Chinese Navy Ships to Visit Hawaii

Three People’s Liberation Army-Navy [PLA(N)] ships will stop at Joint Base Pearl Harbor-Hickam as part of a routine port visit Sept. 6-9.

In this U.S. Navy file photo, sailors aboard the Chinese People's Liberation Army-Navy destroyer Qingdao (DDG 113) wave as the ship departs Pearl Harbor following a routine port visit in September 2006.

In this U.S. Navy file photo, sailors aboard the Chinese People’s Liberation Army-Navy destroyer Qingdao (DDG 113) wave as the ship departs Pearl Harbor following a routine port visit in September 2006.

The ships visiting Hawaii are Qingdao (DDG 118), a Luhu -class destroyer; Linyi (FFG 547), a Jiangkai-class frigate; and Hongzehu (AOR 881), a Fuqing-class fleet oiler. Foreign navy ships come to Pearl Harbor-Hickam regularly for scheduled port visits. Other ships that have come to Hawaii this year include the British destroyer Daring, Australian frigate Perth, and Japanese ships Shimokita, Atago, and Hyuga.

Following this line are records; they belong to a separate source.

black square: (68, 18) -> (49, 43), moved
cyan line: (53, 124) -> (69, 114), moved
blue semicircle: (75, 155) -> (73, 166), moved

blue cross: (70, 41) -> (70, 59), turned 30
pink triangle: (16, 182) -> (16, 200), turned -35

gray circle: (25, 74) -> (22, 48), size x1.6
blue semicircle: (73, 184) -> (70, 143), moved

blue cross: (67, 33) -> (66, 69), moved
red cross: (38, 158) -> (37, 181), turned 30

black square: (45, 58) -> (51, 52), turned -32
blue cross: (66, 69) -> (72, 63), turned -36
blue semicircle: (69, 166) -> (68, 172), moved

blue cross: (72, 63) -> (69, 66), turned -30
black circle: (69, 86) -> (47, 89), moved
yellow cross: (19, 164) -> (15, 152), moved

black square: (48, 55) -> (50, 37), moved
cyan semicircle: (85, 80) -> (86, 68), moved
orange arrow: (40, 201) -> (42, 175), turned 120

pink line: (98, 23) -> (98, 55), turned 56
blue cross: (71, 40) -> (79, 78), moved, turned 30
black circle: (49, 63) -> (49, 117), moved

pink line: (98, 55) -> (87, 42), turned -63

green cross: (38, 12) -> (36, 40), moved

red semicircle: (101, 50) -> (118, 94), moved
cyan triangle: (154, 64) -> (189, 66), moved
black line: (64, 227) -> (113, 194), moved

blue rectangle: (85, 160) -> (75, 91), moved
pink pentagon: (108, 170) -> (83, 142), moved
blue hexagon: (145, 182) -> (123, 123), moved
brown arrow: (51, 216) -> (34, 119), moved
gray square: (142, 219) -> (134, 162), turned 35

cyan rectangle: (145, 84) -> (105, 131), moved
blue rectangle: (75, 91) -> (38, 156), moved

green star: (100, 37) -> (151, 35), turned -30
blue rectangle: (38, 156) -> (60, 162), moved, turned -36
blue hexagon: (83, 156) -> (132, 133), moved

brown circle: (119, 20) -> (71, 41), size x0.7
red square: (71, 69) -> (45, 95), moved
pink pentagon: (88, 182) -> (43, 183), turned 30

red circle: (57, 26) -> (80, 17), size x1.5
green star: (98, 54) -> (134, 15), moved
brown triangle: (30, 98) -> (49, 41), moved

As part of a planned series of military-to-military exchanges between the two nations, Adm. Cecil Haney, commander of the U.S. Pacific Fleet, visited China this past May in conjunction with a port visit by USS Shiloh (CG 67) at Zhanjiang, China. During this reciprocal port visit to Pearl Harbor-Hickam, the Chinese ships will be hosted by USS Lake Erie (CG 70). Over the weekend, Chinese and U.S. leaders will conduct dialogues to build confidence and mutual understanding between the two nations. This routine port visit will give Chinese sailors an opportunity to interact with their U.S. counterparts.

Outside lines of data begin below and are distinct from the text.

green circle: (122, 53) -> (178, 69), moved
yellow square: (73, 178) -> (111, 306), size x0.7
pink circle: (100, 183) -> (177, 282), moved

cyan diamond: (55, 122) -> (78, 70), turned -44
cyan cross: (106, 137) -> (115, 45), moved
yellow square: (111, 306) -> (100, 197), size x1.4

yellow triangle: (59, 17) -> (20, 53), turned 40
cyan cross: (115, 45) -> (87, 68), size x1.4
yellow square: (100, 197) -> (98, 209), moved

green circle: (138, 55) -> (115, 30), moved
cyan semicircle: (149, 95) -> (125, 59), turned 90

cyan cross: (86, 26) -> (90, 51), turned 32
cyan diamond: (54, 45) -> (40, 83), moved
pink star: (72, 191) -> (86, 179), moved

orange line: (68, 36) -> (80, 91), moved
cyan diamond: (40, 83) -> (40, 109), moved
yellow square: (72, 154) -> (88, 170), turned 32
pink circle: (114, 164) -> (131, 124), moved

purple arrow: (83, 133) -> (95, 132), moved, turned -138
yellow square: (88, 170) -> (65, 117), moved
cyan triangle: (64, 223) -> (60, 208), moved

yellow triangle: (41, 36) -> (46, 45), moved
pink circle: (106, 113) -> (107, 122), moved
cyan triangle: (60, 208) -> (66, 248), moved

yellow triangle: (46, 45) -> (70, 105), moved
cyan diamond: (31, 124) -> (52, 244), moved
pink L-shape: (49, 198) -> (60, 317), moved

The capstone of the port visit will be a one-day search-and-rescue (SAR) drill on Monday, Sept. 9 that will highlight the ability of the two nations to cooperate and communicate at sea.

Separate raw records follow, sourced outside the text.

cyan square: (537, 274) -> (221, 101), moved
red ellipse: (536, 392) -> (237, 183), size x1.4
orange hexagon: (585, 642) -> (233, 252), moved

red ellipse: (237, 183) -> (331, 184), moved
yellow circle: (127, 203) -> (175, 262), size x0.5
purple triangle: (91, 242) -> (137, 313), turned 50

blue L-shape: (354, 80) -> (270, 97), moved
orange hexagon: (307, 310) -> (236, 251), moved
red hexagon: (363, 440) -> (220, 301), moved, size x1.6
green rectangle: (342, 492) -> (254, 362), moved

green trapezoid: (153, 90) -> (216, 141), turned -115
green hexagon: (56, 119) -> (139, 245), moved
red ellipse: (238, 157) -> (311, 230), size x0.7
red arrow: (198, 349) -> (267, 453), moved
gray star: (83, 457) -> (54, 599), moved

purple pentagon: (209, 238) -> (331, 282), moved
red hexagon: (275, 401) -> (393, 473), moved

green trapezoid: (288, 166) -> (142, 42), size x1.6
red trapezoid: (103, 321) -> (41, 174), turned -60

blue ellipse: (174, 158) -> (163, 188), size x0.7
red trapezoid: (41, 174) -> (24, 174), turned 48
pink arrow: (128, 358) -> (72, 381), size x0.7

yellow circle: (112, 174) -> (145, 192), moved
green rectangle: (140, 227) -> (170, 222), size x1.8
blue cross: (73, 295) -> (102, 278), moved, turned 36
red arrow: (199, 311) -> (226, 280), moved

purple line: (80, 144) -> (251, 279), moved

The last port visit by PLA(N) ships to Pearl Harbor-Hickam was in September 2006 by the Qingdao and Hongzehu. This port visit is part of the U.S. Navy’s ongoing effort to maximize opportunities for developing relationships with foreign navies as a tool to build trust, encourage multilateral cooperation, enhance transparency, and avoid miscalculation in the Pacific.